Give the lines below again exactly, starting with the line that holds "本地乡干部召开每日碰头会，互通前一日治安动态，分析研判潜在风险" and going on through the line that holds "Diese österliche Dreitagefeier".

Extracted material below:

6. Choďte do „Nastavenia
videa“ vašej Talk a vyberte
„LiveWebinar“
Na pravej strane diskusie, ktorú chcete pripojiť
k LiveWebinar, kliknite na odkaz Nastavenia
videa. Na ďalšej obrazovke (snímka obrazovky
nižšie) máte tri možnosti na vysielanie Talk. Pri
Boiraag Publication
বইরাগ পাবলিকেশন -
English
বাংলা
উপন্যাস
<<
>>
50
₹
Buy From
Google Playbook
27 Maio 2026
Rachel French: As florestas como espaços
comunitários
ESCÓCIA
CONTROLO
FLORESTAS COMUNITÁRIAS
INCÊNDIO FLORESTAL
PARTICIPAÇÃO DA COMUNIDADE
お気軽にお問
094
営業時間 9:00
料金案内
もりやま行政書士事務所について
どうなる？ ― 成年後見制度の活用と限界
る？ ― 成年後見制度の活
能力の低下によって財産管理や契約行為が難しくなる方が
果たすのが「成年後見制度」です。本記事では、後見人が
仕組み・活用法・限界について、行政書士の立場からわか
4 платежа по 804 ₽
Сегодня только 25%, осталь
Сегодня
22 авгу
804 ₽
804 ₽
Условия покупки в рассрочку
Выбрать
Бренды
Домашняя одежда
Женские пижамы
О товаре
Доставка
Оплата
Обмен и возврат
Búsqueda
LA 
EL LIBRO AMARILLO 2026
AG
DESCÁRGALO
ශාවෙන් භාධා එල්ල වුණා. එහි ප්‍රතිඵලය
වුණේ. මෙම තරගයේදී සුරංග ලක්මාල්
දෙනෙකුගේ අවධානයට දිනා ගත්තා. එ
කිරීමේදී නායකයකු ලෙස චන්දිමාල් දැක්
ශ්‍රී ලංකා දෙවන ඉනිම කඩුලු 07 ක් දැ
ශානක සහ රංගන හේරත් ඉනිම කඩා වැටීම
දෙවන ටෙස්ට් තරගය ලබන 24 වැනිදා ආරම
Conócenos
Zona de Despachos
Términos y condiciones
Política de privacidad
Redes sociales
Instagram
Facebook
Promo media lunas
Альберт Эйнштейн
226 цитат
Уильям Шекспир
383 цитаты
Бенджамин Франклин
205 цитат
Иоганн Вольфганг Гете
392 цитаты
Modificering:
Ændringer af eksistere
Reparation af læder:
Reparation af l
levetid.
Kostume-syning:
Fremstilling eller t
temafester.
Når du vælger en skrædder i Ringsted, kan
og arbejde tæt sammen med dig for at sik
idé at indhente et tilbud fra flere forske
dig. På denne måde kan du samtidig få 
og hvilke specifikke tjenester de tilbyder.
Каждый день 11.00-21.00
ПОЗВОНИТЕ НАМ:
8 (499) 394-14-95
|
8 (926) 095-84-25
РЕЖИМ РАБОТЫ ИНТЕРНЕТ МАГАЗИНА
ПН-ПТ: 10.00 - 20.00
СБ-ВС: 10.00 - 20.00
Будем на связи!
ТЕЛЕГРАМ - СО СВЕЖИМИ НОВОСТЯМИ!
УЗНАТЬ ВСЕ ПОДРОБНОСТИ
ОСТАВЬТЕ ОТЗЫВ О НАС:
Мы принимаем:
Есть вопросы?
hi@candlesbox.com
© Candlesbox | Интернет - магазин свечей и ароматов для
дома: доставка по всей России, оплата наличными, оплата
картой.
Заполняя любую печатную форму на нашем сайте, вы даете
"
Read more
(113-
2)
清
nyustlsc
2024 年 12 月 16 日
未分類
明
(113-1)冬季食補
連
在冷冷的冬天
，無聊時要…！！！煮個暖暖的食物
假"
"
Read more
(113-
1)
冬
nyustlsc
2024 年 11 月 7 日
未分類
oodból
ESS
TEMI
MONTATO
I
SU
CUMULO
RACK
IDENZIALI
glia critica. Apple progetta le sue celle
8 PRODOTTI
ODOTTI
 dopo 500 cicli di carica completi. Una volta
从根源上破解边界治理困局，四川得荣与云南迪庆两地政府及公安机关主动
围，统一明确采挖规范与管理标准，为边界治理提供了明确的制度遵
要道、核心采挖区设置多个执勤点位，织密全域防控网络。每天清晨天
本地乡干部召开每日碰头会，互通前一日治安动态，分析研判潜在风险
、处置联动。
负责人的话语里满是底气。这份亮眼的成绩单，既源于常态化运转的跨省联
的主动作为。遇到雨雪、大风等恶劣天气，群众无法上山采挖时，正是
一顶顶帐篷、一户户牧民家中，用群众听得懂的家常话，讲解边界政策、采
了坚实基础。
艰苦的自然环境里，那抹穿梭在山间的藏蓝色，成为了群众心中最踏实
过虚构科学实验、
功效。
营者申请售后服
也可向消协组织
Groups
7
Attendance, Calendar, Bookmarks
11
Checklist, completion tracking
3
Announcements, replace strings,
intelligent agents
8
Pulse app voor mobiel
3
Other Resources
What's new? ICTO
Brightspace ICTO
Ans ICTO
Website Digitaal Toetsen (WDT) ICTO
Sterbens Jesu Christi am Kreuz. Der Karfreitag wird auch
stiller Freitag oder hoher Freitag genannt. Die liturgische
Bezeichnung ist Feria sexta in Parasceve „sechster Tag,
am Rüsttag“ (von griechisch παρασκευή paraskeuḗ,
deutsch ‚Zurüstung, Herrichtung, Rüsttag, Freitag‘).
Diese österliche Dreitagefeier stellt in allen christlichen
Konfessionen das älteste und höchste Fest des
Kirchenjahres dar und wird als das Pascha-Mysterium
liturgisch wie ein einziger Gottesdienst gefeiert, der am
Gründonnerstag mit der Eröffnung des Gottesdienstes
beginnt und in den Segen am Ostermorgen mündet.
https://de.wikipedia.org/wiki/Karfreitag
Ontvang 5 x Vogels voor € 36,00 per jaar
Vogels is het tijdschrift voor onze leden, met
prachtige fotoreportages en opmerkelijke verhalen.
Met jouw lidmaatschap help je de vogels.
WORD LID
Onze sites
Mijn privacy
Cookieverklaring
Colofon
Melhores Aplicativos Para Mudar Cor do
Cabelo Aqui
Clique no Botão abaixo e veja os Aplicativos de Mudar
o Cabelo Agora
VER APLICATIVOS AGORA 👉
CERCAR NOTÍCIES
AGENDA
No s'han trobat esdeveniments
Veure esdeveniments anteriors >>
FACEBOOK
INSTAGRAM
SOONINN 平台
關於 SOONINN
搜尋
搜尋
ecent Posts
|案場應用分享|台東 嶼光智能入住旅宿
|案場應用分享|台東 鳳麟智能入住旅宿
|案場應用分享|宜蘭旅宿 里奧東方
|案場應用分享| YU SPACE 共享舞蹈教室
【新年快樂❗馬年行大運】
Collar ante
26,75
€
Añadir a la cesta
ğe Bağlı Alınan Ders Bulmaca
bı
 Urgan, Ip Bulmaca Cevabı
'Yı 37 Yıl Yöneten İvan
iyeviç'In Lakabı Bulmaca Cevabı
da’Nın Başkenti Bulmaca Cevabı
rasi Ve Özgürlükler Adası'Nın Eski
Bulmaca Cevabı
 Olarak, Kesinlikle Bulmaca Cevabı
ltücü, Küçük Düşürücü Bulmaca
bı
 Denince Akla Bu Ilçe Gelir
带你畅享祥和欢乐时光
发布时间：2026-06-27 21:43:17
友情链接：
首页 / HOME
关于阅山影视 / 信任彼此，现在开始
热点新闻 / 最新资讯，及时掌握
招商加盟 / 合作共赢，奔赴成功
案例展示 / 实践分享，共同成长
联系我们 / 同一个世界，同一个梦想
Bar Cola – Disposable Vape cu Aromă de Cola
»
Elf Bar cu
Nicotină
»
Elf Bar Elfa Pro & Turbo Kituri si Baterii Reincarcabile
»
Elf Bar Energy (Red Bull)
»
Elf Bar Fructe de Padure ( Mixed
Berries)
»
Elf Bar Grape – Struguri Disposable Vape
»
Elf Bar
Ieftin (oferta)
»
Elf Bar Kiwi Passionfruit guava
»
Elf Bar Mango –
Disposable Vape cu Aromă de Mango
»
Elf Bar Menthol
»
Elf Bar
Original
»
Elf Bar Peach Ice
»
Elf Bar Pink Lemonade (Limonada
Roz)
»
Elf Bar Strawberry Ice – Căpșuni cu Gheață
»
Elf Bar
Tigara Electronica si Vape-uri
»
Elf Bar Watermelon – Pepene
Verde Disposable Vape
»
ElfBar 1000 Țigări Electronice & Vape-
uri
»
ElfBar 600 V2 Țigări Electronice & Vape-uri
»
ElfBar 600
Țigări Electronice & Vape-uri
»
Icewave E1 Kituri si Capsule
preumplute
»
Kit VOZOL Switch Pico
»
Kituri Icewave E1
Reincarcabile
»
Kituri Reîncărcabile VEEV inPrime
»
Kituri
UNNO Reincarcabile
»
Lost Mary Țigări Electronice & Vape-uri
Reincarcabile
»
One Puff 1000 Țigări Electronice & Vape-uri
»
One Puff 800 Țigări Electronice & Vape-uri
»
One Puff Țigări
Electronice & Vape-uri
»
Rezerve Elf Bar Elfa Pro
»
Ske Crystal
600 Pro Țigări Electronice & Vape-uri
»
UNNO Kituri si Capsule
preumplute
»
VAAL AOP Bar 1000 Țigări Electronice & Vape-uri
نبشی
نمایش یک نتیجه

End of Extracted material.

→ **Solved problem**:
本地乡干部召开每日碰头会，互通前一日治安动态，分析研判潜在风险
、处置联动。
负责人的话语里满是底气。这份亮眼的成绩单，既源于常态化运转的跨省联
的主动作为。遇到雨雪、大风等恶劣天气，群众无法上山采挖时，正是
一顶顶帐篷、一户户牧民家中，用群众听得懂的家常话，讲解边界政策、采
了坚实基础。
艰苦的自然环境里，那抹穿梭在山间的藏蓝色，成为了群众心中最踏实
过虚构科学实验、
功效。
营者申请售后服
也可向消协组织
Groups
7
Attendance, Calendar, Bookmarks
11
Checklist, completion tracking
3
Announcements, replace strings,
intelligent agents
8
Pulse app voor mobiel
3
Other Resources
What's new? ICTO
Brightspace ICTO
Ans ICTO
Website Digitaal Toetsen (WDT) ICTO
Sterbens Jesu Christi am Kreuz. Der Karfreitag wird auch
stiller Freitag oder hoher Freitag genannt. Die liturgische
Bezeichnung ist Feria sexta in Parasceve „sechster Tag,
am Rüsttag“ (von griechisch παρασκευή paraskeuḗ,
deutsch ‚Zurüstung, Herrichtung, Rüsttag, Freitag‘).
Diese österliche Dreitagefeier stellt in allen christlichen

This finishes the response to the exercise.